Transforming Financial Crime Prevention


There are two data use case tracks for the PETs prize challenge. This is the Phase 2 data overview page for the financial crime prevention track. In this track, innovators will develop end-to-end privacy-preserving federated learning solutions to detect potentially anomalous payments, leveraging a combination of input- and output-privacy techniques.

Background


The financial crime track is focused on enhancing cross-organization, cross-border data access to support efforts to combat fraud, money laundering and other financial crime. You are asked to develop innovative, privacy-preserving solutions to enable detection of potentially anomalous payments, utilizing synthetic datasets representing data held by the SWIFT payments network and datasets held by partner banks.

“Anomalous transactions” covers a range of payments that vary significantly from the norms seen in the dataset, and thus may be indicative of fraud, money laundering, or other financial crime. Examples include a transaction that is of an unexpected amount or currency, uses unusual corridors (senders/receivers), has unusual timestamps, or contains other unusual fields. In the scope of this challenge, the problem is framed as a classification task. The training datasets are labeled with anomalies, and therefore you do not need a detailed understanding of financial crime issues.

This is a high-impact and exciting use case for novel privacy-enhancing technologies. There are currently challenging trade-offs between enabling sufficient access to data to build tools to effectively detect illegal financial activity, and limiting the identifiability of innocent individuals or inference of their sensitive information within those data sets. The scale of the problem is vast: the UN estimates that US$800-2000bn is laundered each year, representing 2-5% of global GDP.

Though novel innovation for this use case alone could achieve significant real-world impact, the challenge is designed to incentivize development of privacy technologies that can be applied to other use cases where data is distributed across multiple organisations or jurisdictions, both in financial services and elsewhere. The best solutions will deliver meaningful innovation towards deployable solutions in this space, with consideration of how to evidence the privacy guarantees offered to data owners and regulators, but also have the potential to generalize to other situations.

Data Overview


Innovators will use synthetic datasets representing data held by the SWIFT global payments network and by its partner banks. In Phase 1, you were provided with two development datasets:

  • Dataset 1: A synthetic dataset representing transaction data from the SWIFT global payment network
  • Dataset 2: Synthetic customer / account metadata, including flags, from SWIFT's partner banks

There are approximately 4 million rows across the two development datasets.

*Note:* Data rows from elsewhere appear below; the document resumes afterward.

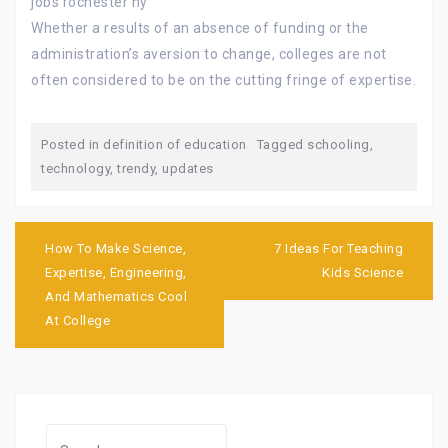
jobs rochester ny
Whether a results of an absence of funding or the
administration’s aversion to change, colleges are not
often considered to be on the cutting fringe of expertise.
Posted in
definition of education
Tagged
schooling
,
technology
,
trendy
,
updates
Post
navigation
How To Make Science,
7 Ideas For Teaching
Expertise, Engineering,
Kids Science
And Mathematics Cool
At College
Search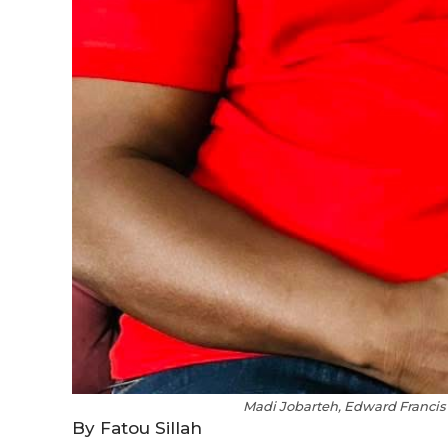
Madi Jobarteh, Edward Francis 
By Fatou Sillah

Additional development data may be released for Phase 2.

Note: The challenges are based on synthetic data to minimize the security burden placed on competitors during the development phase; of course the intent of the challenge is that privacy solutions are developed that would be appropriate for use on real data sets with demonstrable privacy guarantees. However, competitors must adhere to a data use agreement (see competition rules for more details).

Dataset 1: Transaction data held by SWIFT

In Phase 1, you were provided a synthetic dataset derived from data from the SWIFT global payment network. Each row in this dataset is an individual transaction, representing a payment from one sending bank to one receiving bank. The dataset will:

  • Contain data elements as defined in the ISO20022 pacs.008 / MT103 message format
  • Comprise transactions between fictitious originators and beneficiaries, sender and receiving banks, payment corridor, amount and timestamps

Expertise in financial crime or ISO20022 messaging is not an expected prerequisite for entering the challenge, and the assessment process will not focus on detailed understanding of the use case itself. The details in the sections below should be sufficient for understanding the data within the scope of the challenge. However, participants unfamiliar with this space may find it informative to consult a general introduction to ISO20022. You may also find the ISO20022 message definitions informative.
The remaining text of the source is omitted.